And yet Israel has always labored for a peaceful relation with its Arab neighbors. It voluntarily returned the Sinai Peninsula to Egypt in return for peace, and gave the Palestinians all of Gaza as a peace gesture. What was the response? The Palestinians elected Hamas, a terrorist organization, and they immediately began firing thousands of rockets into Israel. 


After years of trying to make peace, the wars they had to fight, being attacked by their enemies, and still being attacked, and finally after years of running into bomb shelters and having hundreds of civilians killed by suicide bombers, civilians being killed in their sleep, stabbed to pieces, finding enough is enough and finally retaliating, instead of my peers sticking up for the only democratic country in that region, they go and take out poison letters against them.

A few days after the first letter came out, both Bardem and Cruz clarified their statements. "While I was critical of the Israeli military response, I have great respect for the people of Israel and deep compassion for their losses," Bardem said in a statement on Thursday. "I am now being labeled by some as anti-Semitic, as is my wife — which is the antithesis of who we are as human beings.
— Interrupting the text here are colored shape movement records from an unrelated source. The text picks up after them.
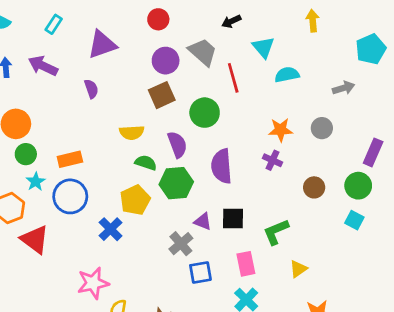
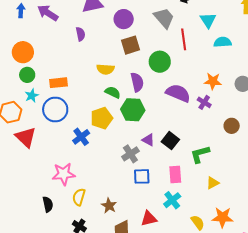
purple circle: (166, 61) -> (124, 19), moved
purple semicircle: (222, 166) -> (178, 93), moved, turned 110
black square: (233, 218) -> (170, 141), turned 30

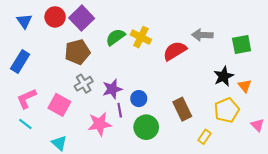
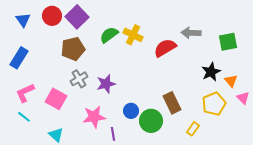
blue circle: (139, 99) -> (131, 111), moved
purple line: (120, 110) -> (113, 134), moved
pink triangle: (257, 125) -> (243, 98), moved
green circle: (146, 127) -> (151, 121), moved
We detest anti-Semitism as much as we detest the horrible and painful consequences of war."

Voight has long been vocal about his support for Israel, and this isn't the first time he's put out an open letter in response to celebrities criticizing the country. In 2009, Jane Fonda and others signed an online petition in support of the director John Greyson, who threatened to pull his movie from the Toronto Film Festival if there was a special city spotlight on Tel Aviv. Voight put out a letter of his own:

"Jane Fonda's whole idea of the 'poor Palestinians,' and 'look how many Palestinians the Israelis killed in Gaza,' is misconstrued. Does she not remember what actually took place in Gaza? Did Israel not give the Palestinians of Gaza the hope that there could be peace? In response, did Hamas not launch rockets from Gaza into Israel, killing many innocent people?" Voight wrote. "This seems to me to be another one of Jane Fonda's misplaced 'patriotic' duties toward the wrong people. I was in Israel. I saw the rockets coming down on Sderot, and visited many families who lost their loved ones. How long can a democratic country keep from defending itself? Time and again, [Israel] offered the Palestinians land. They always refused."

Of course, no amount of celebrity intervention is going to bring peace, which Voight, Bardem and Cruz all say is the goal. Rihanna and Dwight Howard made waves recently for tweeting pro-Palestinian sentiments. But, as is usually the case, it seems Jon Stewart is the most level-headed figure. 

"Look, obviously there are many strong opinions on this," Stewart said on the Daily Show last week. "But just merely mentioning Israel or questioning in any way the effectiveness or humanity of Israel's policies is not the same thing as being pro-Hamas."